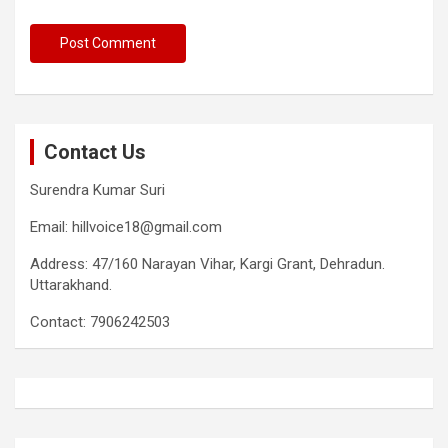
Contact Us
Surendra Kumar Suri
Email: hillvoice18@gmail.com
Address: 47/160 Narayan Vihar, Kargi Grant, Dehradun.
Uttarakhand.
Contact: 7906242503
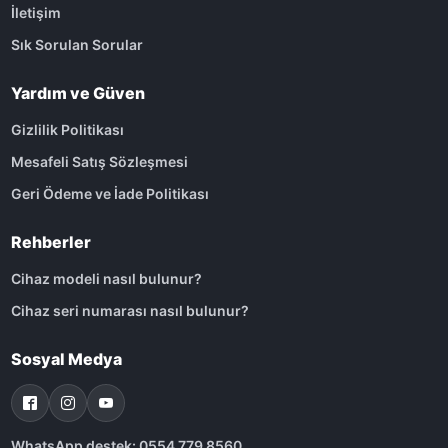
İletişim
Sık Sorulan Sorular
Yardım ve Güven
Gizlilik Politikası
Mesafeli Satış Sözleşmesi
Geri Ödeme ve İade Politikası
Rehberler
Cihaz modeli nasıl bulunur?
Cihaz seri numarası nasıl bulunur?
Sosyal Medya
WhatsApp destek: 0554 779 8560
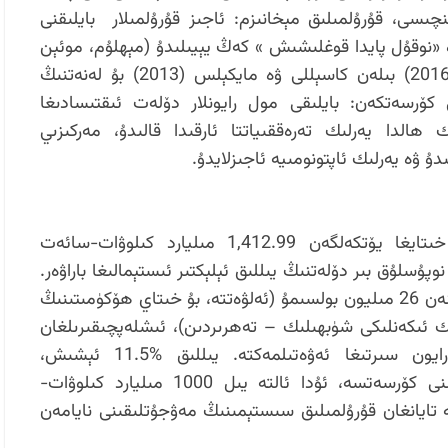
للىئېر ۋە خوفلېر، 2004). تۆتىنچىسى، قۇرۇلمىلىق مېخانىزم: ئاجىز قۇرۇلمىلار بايلىقنى
ە «نوقۇل پايدا قوغلىشىش » كەڭ يېيىلىدۇ (مېھلۇم، موئېن
ۋە تورۋىك، 2006). گېرەلما ۋە كوتانى (2016) بىلەن كاسېللى ۋە مايكېلس (2013) بۇ لەنەتنىڭ
 كۆرسەتكەن: بايلىقى مول رايونلار دۆلەت ئىقتىسادىغا
ھالدا يەرلىك تەرەققىياتتا ئارقىدا قالىدۇ، مەركىزىي
ۇ ۋە يەرلىك ئاپتونومىيە ئاجىزلايدۇ.
شەرقىي تۈركىستاندىن 2025-يىلى خىتايغا يۆتكەلگەن 1,412.99 مىليارد كىلوۋات-سائەت
دارى، تەخمىنەن 140 مىليون نوپۇسلۇق بىر دۆلەتنىڭ يىللىق ئېلېكتىر ئىستېمالىغا باراۋەر.
شەرقىي تۈركىستاننىڭ ئۆز نوپۇسى تەخمىنەن 26 مىليون بولسىمۇ (ئەلۋەتتە، بۇ خىتاي ھۆكۈمىتىنىڭ
 ئىكەنلىكى شۈبھىلىك – تەھرىردىن)، ئىشلەپچىقىرىلغان
ئېنېرگىيەنىڭ ناھايىتى چوڭ قىسمى رايون سىرتىغا ئەۋەتىلمەكتە. يىللىق %11.5 ئېشىش،
يۆتكەشنىڭ تېز سۈرئەتتە ئېشىۋاتقانلىقىنى كۆرسەتسە، ئۇدا ئالتە يىل 1000 مىليارد كىلوۋات-
تايانغان قۇرۇلمىلىق سىستېمىنىڭ مەۋجۇتلىقىنى نايامەن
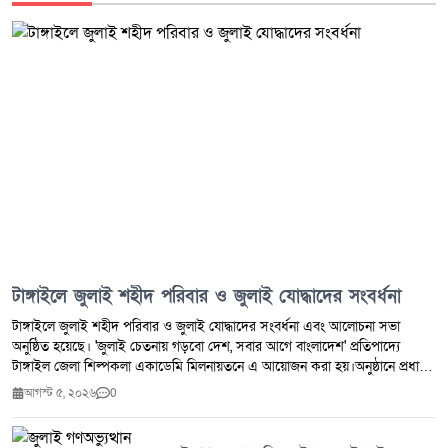
টাঙ্গাইলে জুলাই শহীদ পরিবার ও জুলাই যোদ্ধাদের সংবর্ধনা
টাঙ্গাইলে জুলাই শহীদ পরিবার ও জুলাই যোদ্ধাদের সংবর্ধনা এবং আলোচনা সভা
অনুষ্ঠিত হয়েছে। 'জুলাই চেতনায় গড়বো দেশ, সবার আগে বাংলাদেশ' প্রতিপাদ্যে
টাঙ্গাইল জেলা শিল্পকলা একাডেমি মিলনায়তনে এ আয়োজন করা হয়।অনুষ্ঠানে প্রধান
অতিথি হিসেবে উপস্থিত ছিলেন বিএনপির কেন্দ্রীয় প্রচার সম্পাদক এবং মৎস্য ও
আগস্ট ৫, ২০২৬
0
প্রাণিসম্পদ প্রতিমন্ত্রী সুলতান সালাউদ্দিন টুকু, এমপি। প্রধান অতিথির বক্তব্যে তিনি
জুলাই গণঅভ্যুত্থানের শহীদদের প্রতি গভীর শ্রদ্ধা জানিয়ে বলেন, তাঁদের আত্মত্যাগ
জাতির ইতিহাসে চিরস্মরণীয় হয়ে থাকবে। তিনি জুলাইয়ের চেতনা ধারণ করে একটি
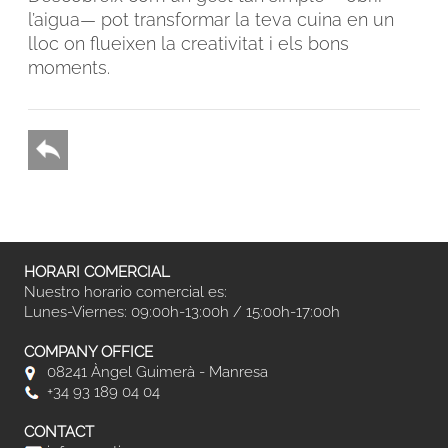
l’aigua— pot transformar la teva cuina en un
lloc on flueixen la creativitat i els bons
moments.
HORARI COMERCIAL
Nuestro horario comercial es:
Lunes-Viernes: 09:00h-13:00h / 15:00h-17:00h
COMPANY OFFICE
08241 Àngel Guimerà - Manresa
+34 93 189 04 04
CONTACT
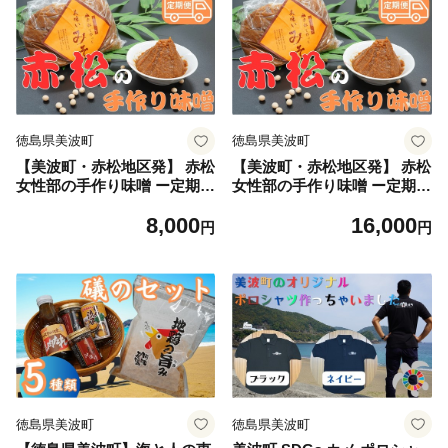
徳島県美波町
徳島県美波町
【美波町・赤松地区発】 赤松
【美波町・赤松地区発】 赤松
女性部の手作り味噌 ー定期便
女性部の手作り味噌 ー定期便
３ヵ月
６ヵ月
8,000
16,000
円
円
徳島県美波町
徳島県美波町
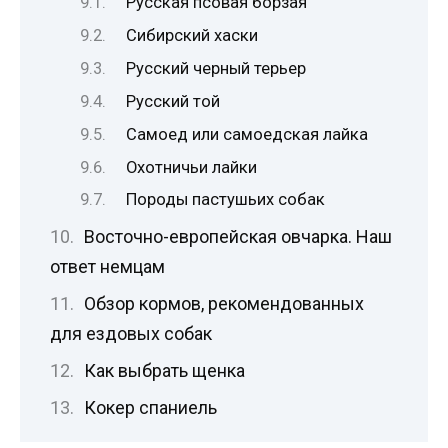
Русская псовая борзая
Сибирский хаски
Русский черный терьер
Русский той
Самоед или самоедская лайка
Охотничьи лайки
Породы пастушьих собак
Восточно-европейская овчарка. Наш
ответ немцам
Обзор кормов, рекомендованных
для ездовых собак
Как выбрать щенка
Кокер спаниель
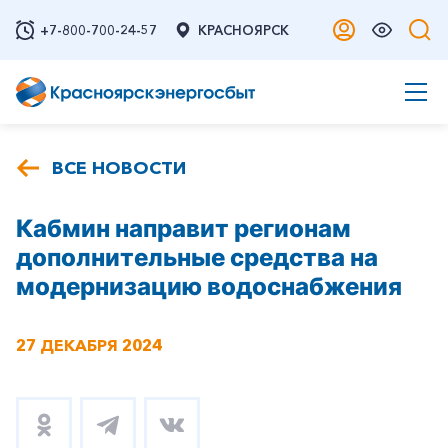
+7-800-700-24-57
КРАСНОЯРСК
ВСЕ НОВОСТИ
Кабмин направит регионам
дополнительные средства на
модернизацию водоснабжения
27 ДЕКАБРЯ 2024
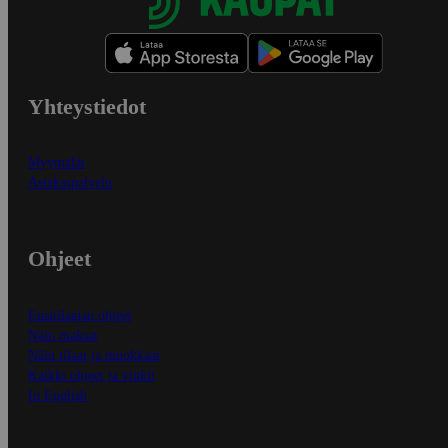
Yhteystiedot
Myymälät
Asiakaspalvelu
Ohjeet
Ensitilaajan ohjeet
Näin maksat
Näin tilaat ja muokkaat
Kaikki ohjeet ja vinkit
In English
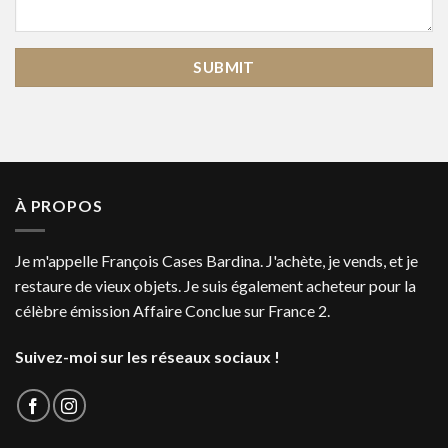
À PROPOS
Je m'appelle François Cases Bardina. J'achète, je vends, et je
restaure de vieux objets. Je suis également acheteur pour la
célèbre émission Affaire Conclue sur France 2.
Suivez-moi sur les réseaux sociaux !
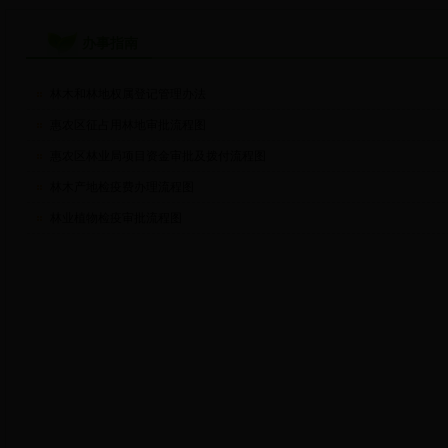
办事指南
林木和林地权属登记管理办法
惠农区征占用林地审批流程图
惠农区林业局项目资金审批及拨付流程图
林木产地检疫费办理流程图
林业植物检疫审批流程图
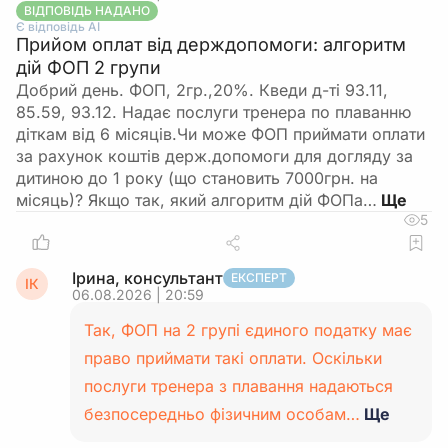
ВІДПОВІДЬ НАДАНО
Є відповідь АІ
Прийом оплат від держдопомоги: алгоритм
дій ФОП 2 групи
Добрий день. ФОП, 2гр.,20%. Кведи д-ті 93.11,
85.59, 93.12. Надає послуги тренера по плаванню
діткам від 6 місяців.Чи може ФОП приймати оплати
за рахунок коштів держ.допомоги для догляду за
дитиною до 1 року (що становить 7000грн. на
місяць)? Якщо так, який алгоритм дій ФОПа…
5
Ірина, консультант
ЕКСПЕРТ
ІК
06.08.2026 | 20:59
Так, ФОП на 2 групі єдиного податку має
право приймати такі оплати. Оскільки
послуги тренера з плавання надаються
безпосередньо фізичним особам…
Ще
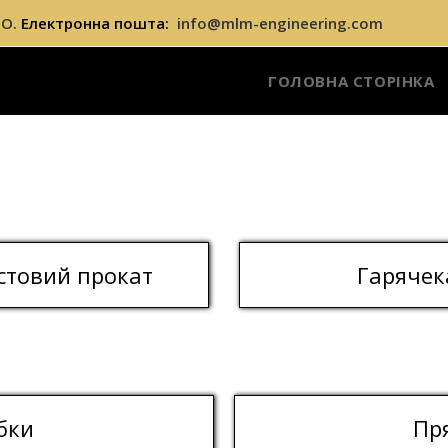
О.
Електронна пошта:
info@mlm-engineering.com
ГОЛОВНА СТОРІНКА
стовий прокат
Гарячек
бки
Пр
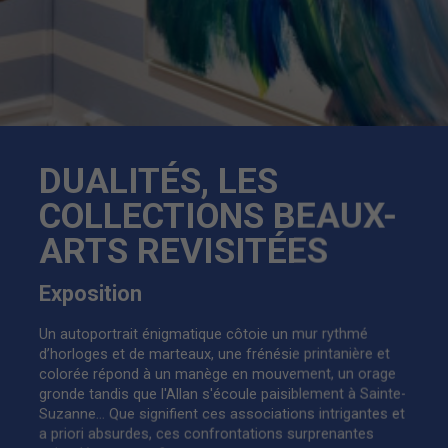
DUALITÉS, LES
COLLECTIONS BEAUX-
ARTS REVISITÉES
Exposition
Un autoportrait énigmatique côtoie un mur rythmé
d’horloges et de marteaux, une frénésie printanière et
colorée répond à un manège en mouvement, un orage
gronde tandis que l'Allan s'écoule paisiblement à Sainte-
Suzanne... Que signifient ces associations intrigantes et
a priori absurdes, ces confrontations surprenantes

----

__What the task asks__:
Print the records above again exactly. Leave out the images.

__Completed exercise__:
Contact Us
Surendra Kumar Suri
Email: hillvoice18@gmail.com
Address: 47/160 Narayan Vihar, Kargi Grant, Dehradun.
Uttarakhand.
Contact: 7906242503
İletişim
Sık Sorulan Sorular
Yardım ve Güven
Gizlilik Politikası
Mesafeli Satış Sözleşmesi
Geri Ödeme ve İade Politikası
Rehberler
Cihaz modeli nasıl bulunur?
Cihaz seri numarası nasıl bulunur?
Sosyal Medya
WhatsApp destek: 0554 779 8560
للىئېر ۋە خوفلېر، 2004). تۆتىنچىسى، قۇرۇلمىلىق مېخانىزم: ئاجىز قۇرۇلمىلار بايلىقنى
ە «نوقۇل پايدا قوغلىشىش » كەڭ يېيىلىدۇ (مېھلۇم، موئېن
ۋە تورۋىك، 2006). گېرەلما ۋە كوتانى (2016) بىلەن كاسېللى ۋە مايكېلس (2013) بۇ لەنەتنىڭ
 كۆرسەتكەن: بايلىقى مول رايونلار دۆلەت ئىقتىسادىغا
ھالدا يەرلىك تەرەققىياتتا ئارقىدا قالىدۇ، مەركىزىي
ۇ ۋە يەرلىك ئاپتونومىيە ئاجىزلايدۇ.
شەرقىي تۈركىستاندىن 2025-يىلى خىتايغا يۆتكەلگەن 1,412.99 مىليارد كىلوۋات-سائەت
دارى، تەخمىنەن 140 مىليون نوپۇسلۇق بىر دۆلەتنىڭ يىللىق ئېلېكتىر ئىستېمالىغا باراۋەر.
شەرقىي تۈركىستاننىڭ ئۆز نوپۇسى تەخمىنەن 26 مىليون بولسىمۇ (ئەلۋەتتە، بۇ خىتاي ھۆكۈمىتىنىڭ
 ئىكەنلىكى شۈبھىلىك – تەھرىردىن)، ئىشلەپچىقىرىلغان
ئېنېرگىيەنىڭ ناھايىتى چوڭ قىسمى رايون سىرتىغا ئەۋەتىلمەكتە. يىللىق %11.5 ئېشىش،
يۆتكەشنىڭ تېز سۈرئەتتە ئېشىۋاتقانلىقىنى كۆرسەتسە، ئۇدا ئالتە يىل 1000 مىليارد كىلوۋات-
تايانغان قۇرۇلمىلىق سىستېمىنىڭ مەۋجۇتلىقىنى نايامەن
টাঙ্গাইলে জুলাই শহীদ পরিবার ও জুলাই যোদ্ধাদের সংবর্ধনা
টাঙ্গাইলে জুলাই শহীদ পরিবার ও জুলাই যোদ্ধাদের সংবর্ধনা এবং আলোচনা সভা
অনুষ্ঠিত হয়েছে। 'জুলাই চেতনায় গড়বো দেশ, সবার আগে বাংলাদেশ' প্রতিপাদ্যে
টাঙ্গাইল জেলা শিল্পকলা একাডেমি মিলনায়তনে এ আয়োজন করা হয়।অনুষ্ঠানে প্রধান
অতিথি হিসেবে উপস্থিত ছিলেন বিএনপির কেন্দ্রীয় প্রচার সম্পাদক এবং মৎস্য ও
আগস্ট ৫, ২০২৬
0
প্রাণিসম্পদ প্রতিমন্ত্রী সুলতান সালাউদ্দিন টুকু, এমপি। প্রধান অতিথির বক্তব্যে তিনি
জুলাই গণঅভ্যুত্থানের শহীদদের প্রতি গভীর শ্রদ্ধা জানিয়ে বলেন, তাঁদের আত্মত্যাগ
জাতির ইতিহাসে চিরস্মরণীয় হয়ে থাকবে। তিনি জুলাইয়ের চেতনা ধারণ করে একটি
l’aigua— pot transformar la teva cuina en un
lloc on flueixen la creativitat i els bons
moments.
HORARI COMERCIAL
Nuestro horario comercial es:
Lunes-Viernes: 09:00h-13:00h / 15:00h-17:00h
COMPANY OFFICE
08241 Àngel Guimerà - Manresa
+34 93 189 04 04
CONTACT
徳島県美波町
徳島県美波町
【美波町・赤松地区発】 赤松
【美波町・赤松地区発】 赤松
女性部の手作り味噌 ー定期便
女性部の手作り味噌 ー定期便
３ヵ月
６ヵ月
8,000
16,000
円
円
徳島県美波町
徳島県美波町
Русская псовая борзая
Сибирский хаски
Русский черный терьер
Русский той
Самоед или самоедская лайка
Охотничьи лайки
Породы пастушьих собак
Восточно-европейская овчарка. Наш
ответ немцам
Обзор кормов, рекомендованных
для ездовых собак
Как выбрать щенка
Кокер спаниель
+7-800-700-24-57
КРАСНОЯРСК
ВСЕ НОВОСТИ
Кабмин направит регионам
дополнительные средства на
модернизацию водоснабжения
27 ДЕКАБРЯ 2024
Yhteystiedot
Myymälät
Asiakaspalvelu
Ohjeet
Ensitilaajan ohjeet
Näin maksat
Näin tilaat ja muokkaat
Kaikki ohjeet ja vinkit
In English
À PROPOS
Je m'appelle François Cases Bardina. J'achète, je vends, et je
restaure de vieux objets. Je suis également acheteur pour la
célèbre émission Affaire Conclue sur France 2.
Suivez-moi sur les réseaux sociaux !
办事指南
林木和林地权属登记管理办法
惠农区征占用林地审批流程图
惠农区林业局项目资金审批及拨付流程图
林木产地检疫费办理流程图
林业植物检疫审批流程图
ВІДПОВІДЬ НАДАНО
Є відповідь АІ
Прийом оплат від держдопомоги: алгоритм
дій ФОП 2 групи
Добрий день. ФОП, 2гр.,20%. Кведи д-ті 93.11,
85.59, 93.12. Надає послуги тренера по плаванню
діткам від 6 місяців.Чи може ФОП приймати оплати
за рахунок коштів держ.допомоги для догляду за
дитиною до 1 року (що становить 7000грн. на
місяць)? Якщо так, який алгоритм дій ФОПа…
5
Ірина, консультант
ЕКСПЕРТ
ІК
06.08.2026 | 20:59
Так, ФОП на 2 групі єдиного податку має
право приймати такі оплати. Оскільки
послуги тренера з плавання надаються
безпосередньо фізичним особам…
Ще
О.
Електронна пошта:
info@mlm-engineering.com
ГОЛОВНА СТОРІНКА
стовий прокат
Гарячек
бки
Пр
DUALITÉS, LES
COLLECTIONS BEAUX-
ARTS REVISITÉES
Exposition
Un autoportrait énigmatique côtoie un mur rythmé
d’horloges et de marteaux, une frénésie printanière et
colorée répond à un manège en mouvement, un orage
gronde tandis que l'Allan s'écoule paisiblement à Sainte-
Suzanne... Que signifient ces associations intrigantes et
a priori absurdes, ces confrontations surprenantes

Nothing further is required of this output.